Comparative evaluation of midazolam and ketamine with midazolam alone as oral premedication

BACKGROUND: Oral premedication with midazolam and ketamine is widely used in pediatric anesthesia to reduce emotional trauma and ensure smooth induction. However, various dosing regimens when used alone or in combination have variable efficacy and side effect profile. The aim of our study was to investigate and compare the efficacy of oral midazolam alone with a low-dose combination of oral midazolam and ketamine. METHODS: We performed a prospective randomized double-blind study in 100 children who were randomly allocated into two groups. Group M received 0.5 mg.kg(-1) oral midazolam and group MK received 0.25 mg.kg(-1) oral midazolam with 2.5 mg.kg(-1) oral ketamine. The preoperative sedation score, ease of parental separation and ease of mask acceptance were evaluated on a 4-point scale. The time to recovery from anesthesia and to achieve satisfactory Aldrete score was also noted. RESULTS: Uniform and acceptable sedation scores were seen in both the groups (group M 95.9%; group MK 97.96%), without any serious side effects.
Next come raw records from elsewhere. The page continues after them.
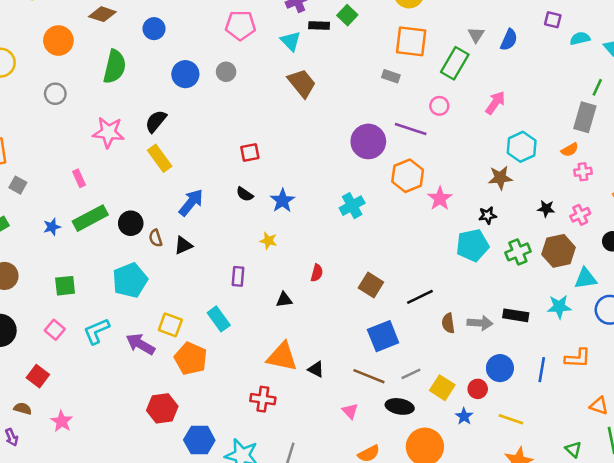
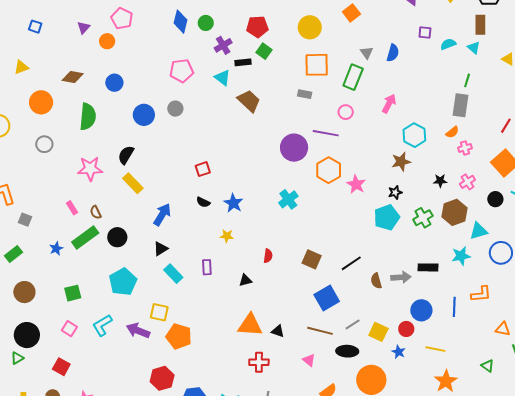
brown trapezoid: (302, 83) -> (249, 101), moved
brown semicircle: (156, 238) -> (96, 212), moved
cyan rectangle: (219, 319) -> (173, 274), moved
red cross: (263, 399) -> (259, 362), moved

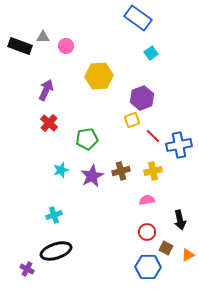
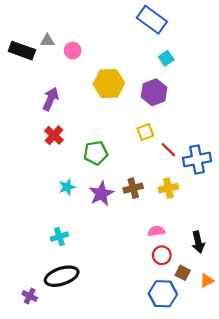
purple hexagon: (142, 98) -> (154, 92), moved
pink semicircle: (147, 200) -> (156, 231), moved

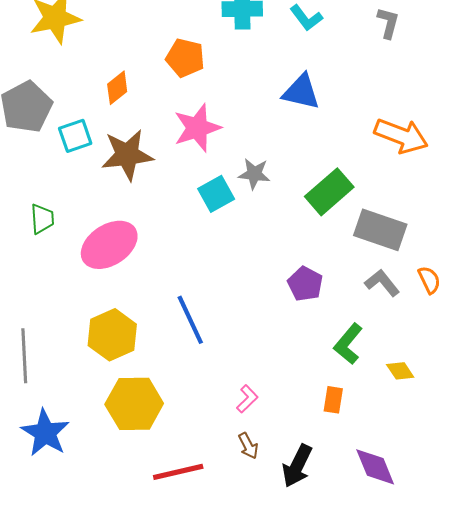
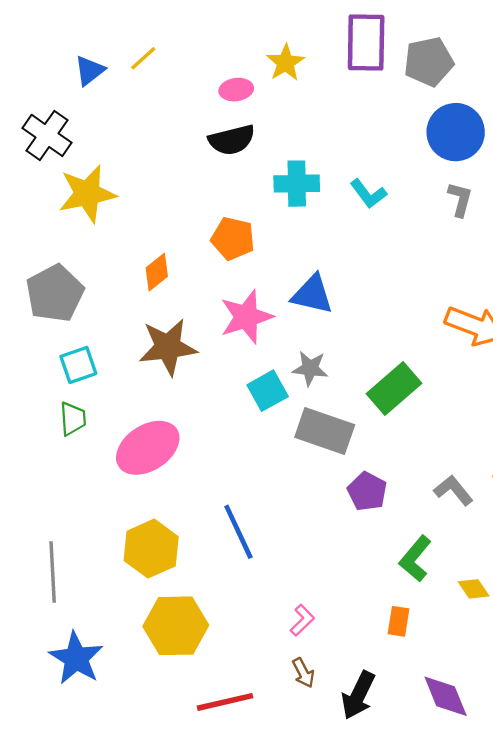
blue triangle: (301, 92) -> (312, 294), moved
cyan square: (75, 136) -> (78, 365), moved
gray rectangle: (380, 230) -> (325, 431), moved

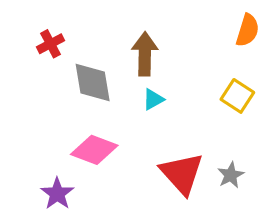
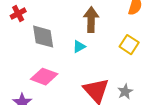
brown arrow: (145, 54) -> (91, 20), moved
However, the combination offered significantly more children in an awake, calm and quiet state, who were easily separated from their parents (73.46% in MK vs 41% in group M). The induction scores were comparable between the groups. The recovery room characteristics and time to achieve satisfactory Aldrete score were also comparable between the two groups. CONCLUSIONS: Oral midazolam alone and a combination of midazolam with ketamine provide equally effective anxiolysis and separation characteristics. However, the combination provided more children in an awake, calm and quiet state who could be separated easily from parents.